The Diamond is a part of Jennifer Koh’s project Limitless, which she describes as follows:
Limitless celebrates the collaborative relationship between composer and performer, while also exploring the historical role of the composer as performer. This spirit of collaboration contrasts with the conventional notion that composition and performance are discrete and detached parts of the musical process.

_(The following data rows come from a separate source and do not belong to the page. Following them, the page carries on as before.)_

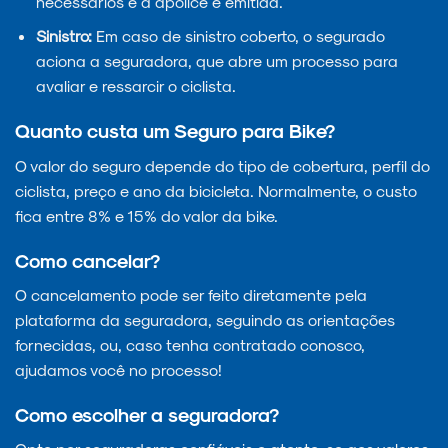
necessários e a apólice é emitida.
Sinistro:
Em caso de sinistro coberto, o segurado
aciona a seguradora, que abre um processo para
avaliar e ressarcir o ciclista.
Quanto custa um Seguro para Bike?
O valor do seguro depende do tipo de cobertura, perfil do
ciclista, preço e ano da bicicleta. Normalmente, o custo
fica entre 8% e 15% do valor da bike.
Como cancelar?
O cancelamento pode ser feito diretamente pela
plataforma da seguradora, seguindo as orientações
fornecidas, ou, caso tenha contratado conosco,
ajudamos você no processo!
Como escolher a seguradora?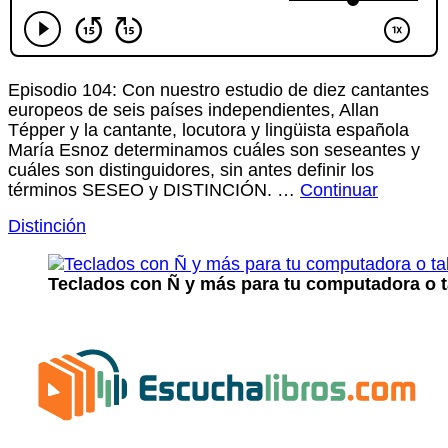
Episodio 104: Con nuestro estudio de diez cantantes
europeos de seis países independientes, Allan
Tépper y la cantante, locutora y lingüista española
María Esnoz determinamos cuáles son seseantes y
cuáles son distinguidores, sin antes definir los
términos SESEO y DISTINCIÓN. …
Continuar
Distinción
Teclados con Ñ y más para tu computadora o t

Vijay Iyer’s notes on his recently composed piano quartet begin with a quote from Muhal Richard Abrams:
There seems to be a consistent law that pervades human activity. . . . I’ll just say it’s the law of returns. . . . You breathe out and you breathe in—it’s pulsating. When we do this music, we have a responsibility. The first move is a selfish move: here’s what I want to do. [When] we come to these audiences; then, we get what the effect was.
–Muhal Richard Abrams
The Law of Returns (2017), for piano and string trio, is dedicated to composer-pianist Muhal Richard Abrams (1930–2017), a celebrated jazz pianist who collaborated with Dexter Gordon, Woody Shaw, Max Roach, and an entire catalogue of other greats. The piece develops from a mysterious beginning to a series of cyclic pulsations that form the basis for rhythmic and textural interplay. There is a deliberate openness in construction that is meant to remain open to a range of responses. It is not quite a finished monument to Mr. Abrams, but rather a raw, personal response to his departure, a strongly felt remembrance, and an animated meditation on his influence as an artist and teacher.